Some cable modem providers are starting to impose bandwidth caps on heavy users. There is a much better technological solution.

I won't deny that the problem is real. Heavy Internet use creates a burden on the network, and slows it down for everyone. And, if the usage patterns for cable modem subscribers are similar to other areas, a very small number of heavy users accounts for a large percentage of the total traffic. Getting 1% of the users to cut back could free up 10%, 20%, maybe even 50% of the network for everyone else.

The problem is that broadband ISP's market themselves as having "unlimited" usage, and they generally don't publish any particular amount of network use which is excessive.
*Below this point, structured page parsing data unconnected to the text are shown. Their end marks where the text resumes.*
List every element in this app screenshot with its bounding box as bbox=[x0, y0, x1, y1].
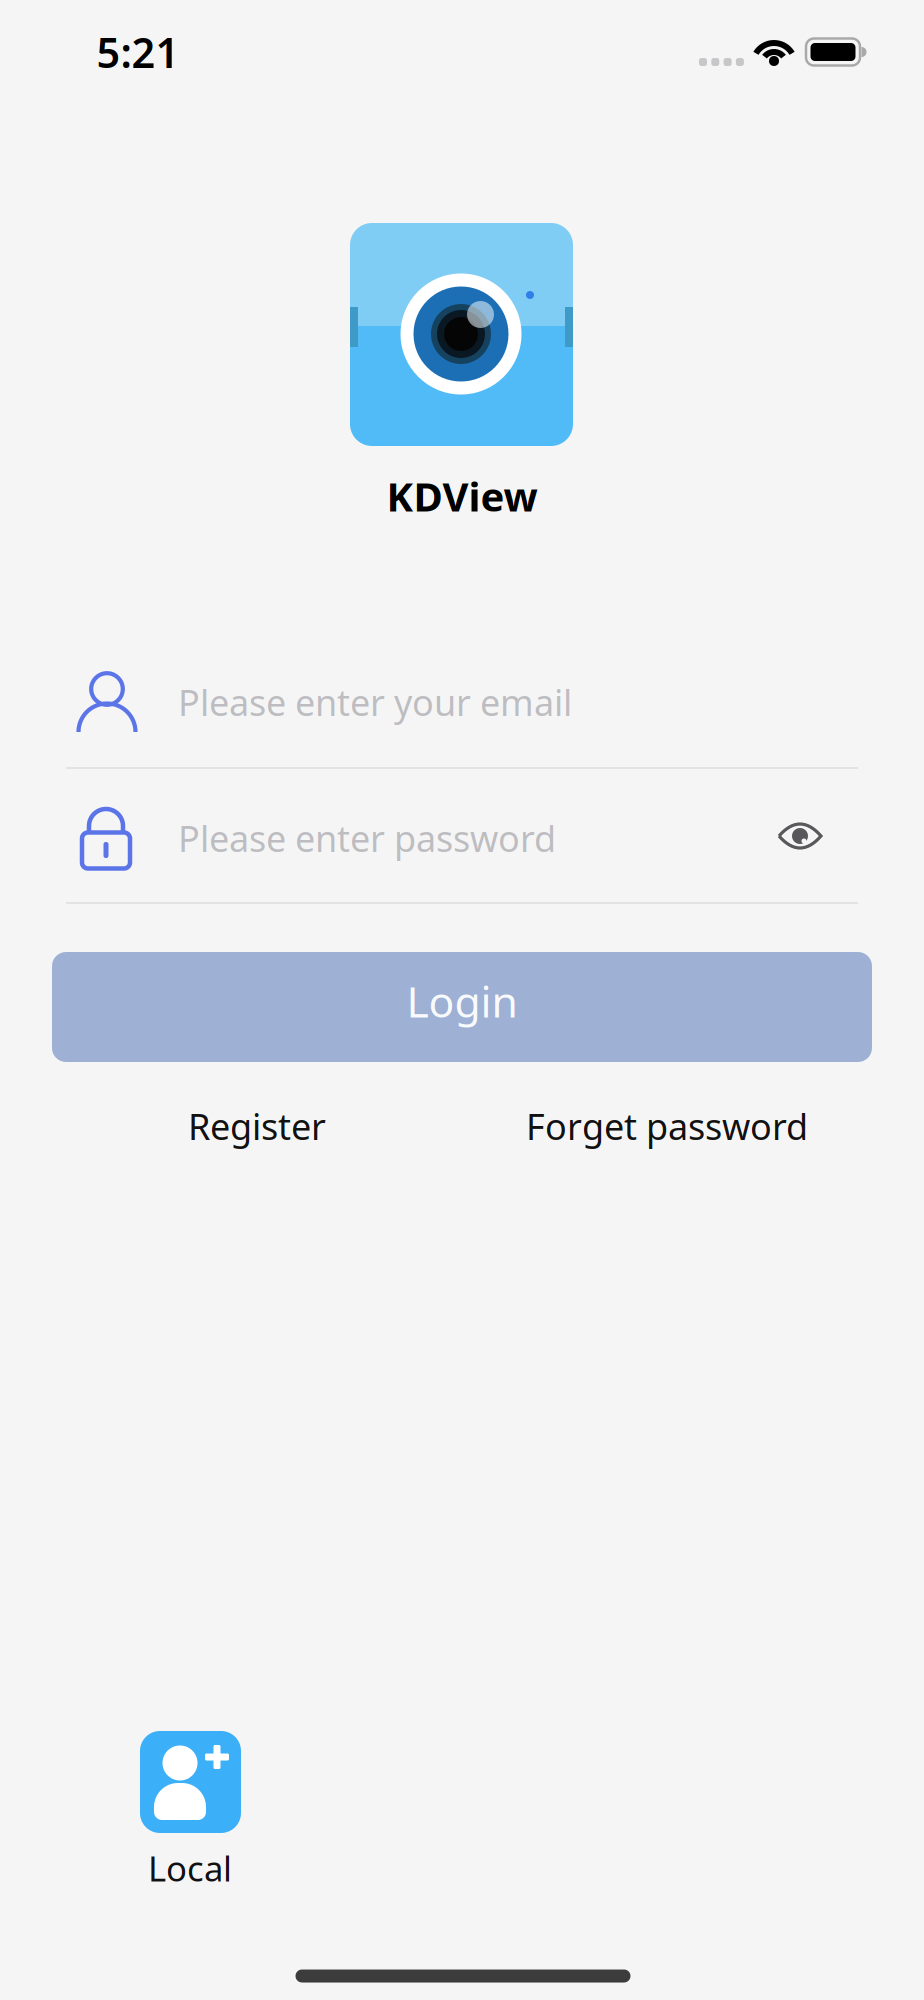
button[interactable]: Register bbox=[188, 1102, 326, 1150]
staticText: Forget password bbox=[526, 1102, 808, 1150]
staticText: Please enter your email bbox=[178, 678, 572, 726]
staticText: 5:21 bbox=[96, 25, 180, 80]
button[interactable]: Show password bbox=[772, 814, 828, 858]
staticText: Please enter password bbox=[178, 814, 556, 862]
button[interactable]: Local bbox=[140, 1731, 241, 1901]
staticText: KDView bbox=[386, 469, 538, 522]
button[interactable]: Login bbox=[52, 952, 872, 1062]
button[interactable]: Forget password bbox=[526, 1102, 808, 1150]
staticText: Local bbox=[148, 1845, 232, 1891]
staticText: Login bbox=[406, 973, 518, 1029]
staticText: Register bbox=[188, 1102, 326, 1150]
So naturally people get angry when their ISP calls and tells them that they're using the network too much.

The fundamental problem, though, isn't that the heavy users are sending too many bits through the network. There's still a lot of idle capacity at odd hours. The problem is that everyone wants to use the network at the same time, and the heavy users are slowing it down for everyone else.

Fortunately, the technology provides the solution.
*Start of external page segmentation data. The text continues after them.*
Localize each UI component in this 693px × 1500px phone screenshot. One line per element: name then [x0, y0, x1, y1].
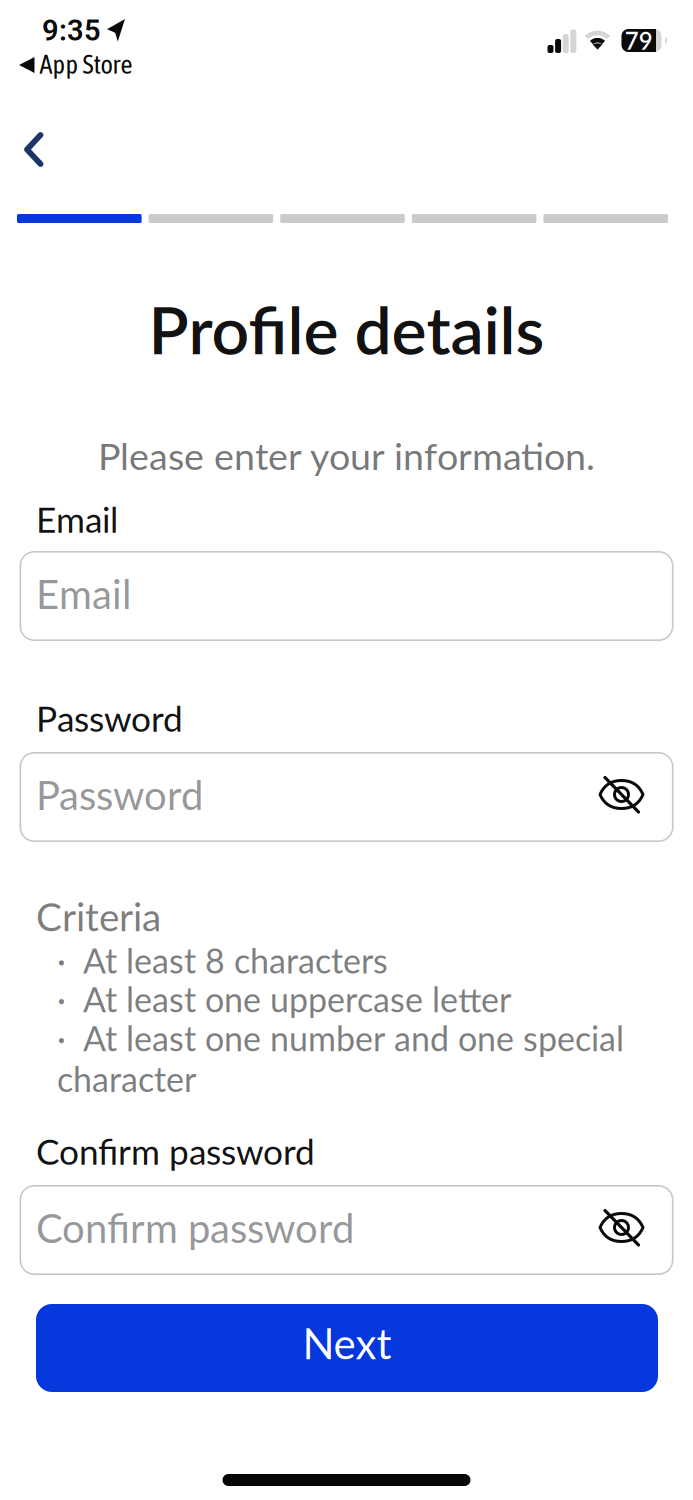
staticText: · At least one uppercase letter	[57, 979, 511, 1020]
staticText: Email	[36, 570, 131, 618]
staticText: Next	[302, 1318, 392, 1368]
button[interactable]: Show password	[598, 779, 644, 810]
staticText: App Store	[40, 49, 132, 79]
staticText: Email	[36, 498, 118, 540]
staticText: · At least one number and one special ch…	[57, 1018, 624, 1099]
staticText: 79	[625, 26, 653, 55]
staticText: Please enter your information.	[98, 433, 595, 478]
button[interactable]: Next	[36, 1304, 658, 1392]
button[interactable]: Back to App Store	[19, 47, 132, 79]
button[interactable]: Confirm password text field	[20, 1185, 674, 1275]
button[interactable]: Back	[16, 124, 52, 175]
staticText: Password	[36, 697, 183, 739]
staticText: Password	[36, 770, 203, 818]
staticText: 9:35	[42, 14, 101, 48]
staticText: Confirm password	[36, 1204, 354, 1252]
staticText: · At least 8 characters	[57, 940, 388, 981]
button[interactable]: Password text field	[20, 752, 674, 842]
button[interactable]: Email text field	[20, 551, 674, 641]
button[interactable]: Show password	[598, 1212, 644, 1243]
staticText: Confirm password	[36, 1130, 315, 1172]
staticText: Criteria	[36, 893, 161, 939]
staticText: Profile details	[148, 289, 544, 368]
Rather than cut people off if they use the network too much, simply program the ISP's router to give lower priority to traffic to or from heavier users. Such a scheme might work like this:

  1. The 90% of users who use the least bandwidth get the highest priority.

  2. The next 9% of users get second-highest priority.

  3. The heaviest 1% of users get the lowest priority.

When a router gets overloaded, it will queue, or even discard, data. If it is true that 1% of the users are using a big chunk of the network (and it almost certainly is), then when the network gets overloaded, that 1% will see their connections slow first. Not only will that free up capacity for everyone else, it will discourage those heavy users from doing things which take a lot of bandwidth (sharing movies, or streaming video, for example) during busy times.

On the other hand, it leaves the heavy users free to use the network when it isn't busy. Copy a big file at 3 AM instead of 6 PM, for example. At those times, the extra network capacity would simply go unused.

This solution would be both transparent to the user, and could be implemented in a completely automated way by the ISP. It would also save broadband ISPs from having to back down from their "unlimited" usage claims.